──────── TASK INPUT
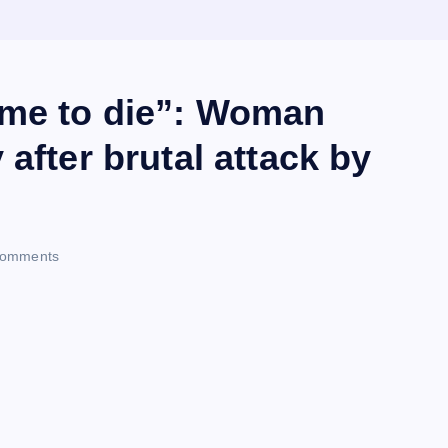
 me to die”: Woman
after brutal attack by
omments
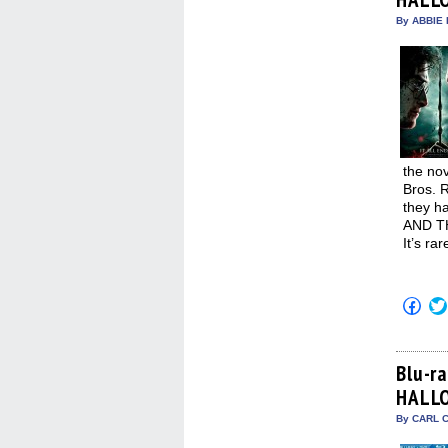
win
By ABBIE 
the nov
Bros. R
they h
AND TH
It’s ra
Click
to
shar
on
Fac
(Op
Blu-r
in
HALLO
new
win
By CARL C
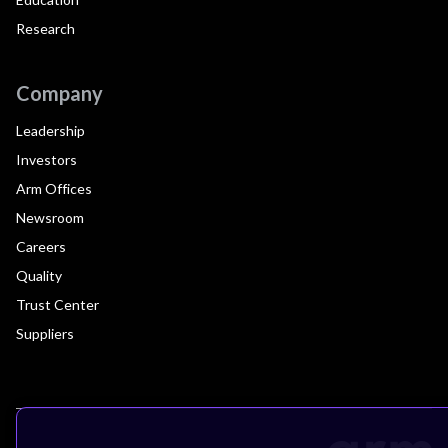
Research
Company
Leadership
Investors
Arm Offices
Newsroom
Careers
Quality
Trust Center
Suppliers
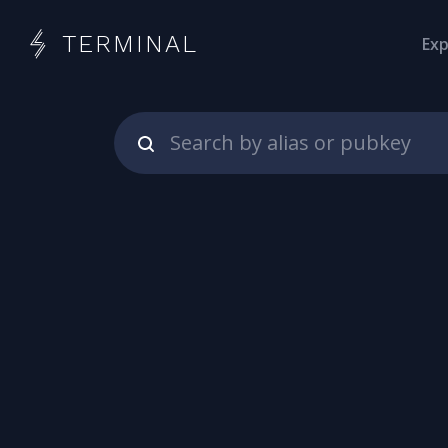
TERMINAL
Exp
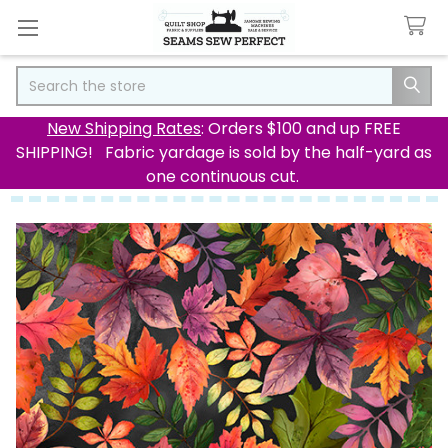
Search
New Shipping Rates
: Orders $100 and up FREE
SHIPPING! Fabric yardage is sold by the half-yard as
one continuous cut.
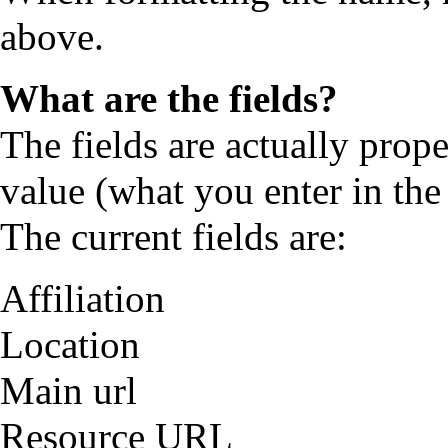
above.
What are the fields?
The fields are actually prope
value (what you enter in the 
The current fields are:
Affiliation
Location
Main url
Resource URL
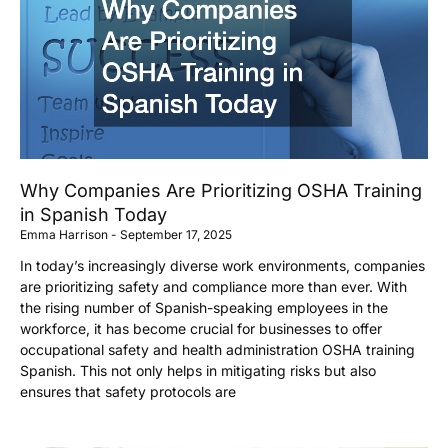
Why Companies Are Prioritizing OSHA Training
in Spanish Today
Emma Harrison
September 17, 2025
In today’s increasingly diverse work environments, companies
are prioritizing safety and compliance more than ever. With
the rising number of Spanish-speaking employees in the
workforce, it has become crucial for businesses to offer
occupational safety and health administration OSHA training
Spanish. This not only helps in mitigating risks but also
ensures that safety protocols are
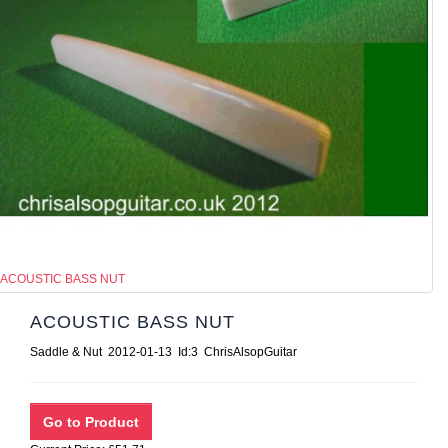
ACOUSTIC BASS NUT
ACOUSTIC BASS NUT
Saddle & Nut 2012-01-13 Id:3 ChrisAlsopGuitar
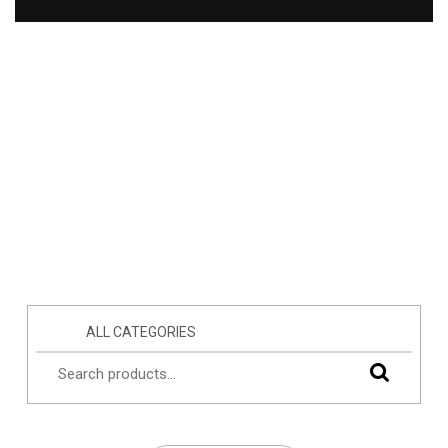
ALL CATEGORIES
────────────────
### TASK BRIEF
Please report every line among the entries that includes "safety".

### SOLUTION TO THIS EXERCISE
are prioritizing safety and compliance more than ever. With
occupational safety and health administration OSHA training
ensures that safety protocols are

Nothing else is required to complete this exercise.